Improve Representation for Imbalanced Regression through Geometric Constraints
Zijian Dong, Yilei Wu, Chongyao Chen, Yingtian Zou, Yichi Zhang, Juan Helen Zhou
TL;DR
This work tackles the problem of learning uniform representations for deep imbalanced regression (DIR), where labels are continuous and ordered. It introduces geometry-inspired losses—enveloping loss to encourage a latent trace to envelop the unit hypersphere $S^{n-1}$ and homogeneity loss to promote smooth, evenly spaced representations along the trace—and integrates them via Surrogate-driven Representation Learning (SRL). SRL constructs a surrogate, centroid-based representation across all label bins and pairs it with a contrastive objective, enabling global geometric regularization; the authors further introduce Imbalanced Operator Learning (IOL) as a practical benchmark. Across real-world regression tasks and IOL, SRL improves accuracy, especially in few-shot regions, and yields gains when combined with existing DIR methods, all with manageable computational cost.
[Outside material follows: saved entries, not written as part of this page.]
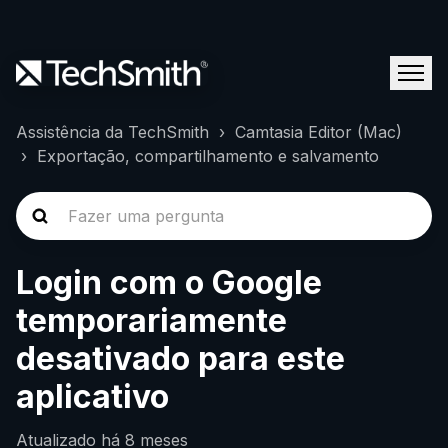
Assistência da TechSmith
Camtasia Editor (Mac)
Exportação, compartilhamento e salvamento
Login com o Google
temporariamente
desativado para este
aplicativo
Atualizado
há 8 meses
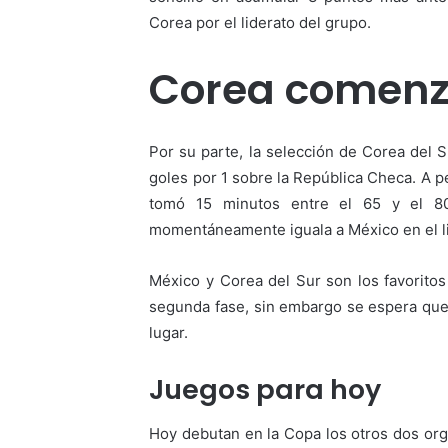
Corea por el liderato del grupo.
Corea comen
Por su parte, la selección de Corea del S
goles por 1 sobre la República Checa. A 
tomó 15 minutos entre el 65 y el 80 
momentáneamente iguala a México en el li
México y Corea del Sur son los favoritos 
segunda fase, sin embargo se espera que e
lugar.
Juegos para hoy
Hoy debutan en la Copa los otros dos org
This geometry-based approach offers a principled path to robust representations under label imbalance and expands DIR evaluation through IOL.
Abstract
In representation learning, uniformity refers to the uniform feature distribution in the latent space (i.e., unit hypersphere). Previous work has shown that improving uniformity contributes to the learning of under-represented classes. However, most of the previous work focused on classification; the representation space of imbalanced regression remains unexplored. Classification-based methods are not suitable for regression tasks because they cluster features into distinct groups without considering the continuous and ordered nature essential for regression. In a geometric aspect, we uniquely focus on ensuring uniformity in the latent space for imbalanced regression through two key losses: enveloping and homogeneity. The enveloping loss encourages the induced trace to uniformly occupy the surface of a hypersphere, while the homogeneity loss ensures smoothness, with representations evenly spaced at consistent intervals. Our method integrates these geometric principles into the data representations via a Surrogate-driven Representation Learning (SRL) framework. Experiments with real-world regression and operator learning tasks highlight the importance of uniformity in imbalanced regression and validate the efficacy of our geometry-based loss functions.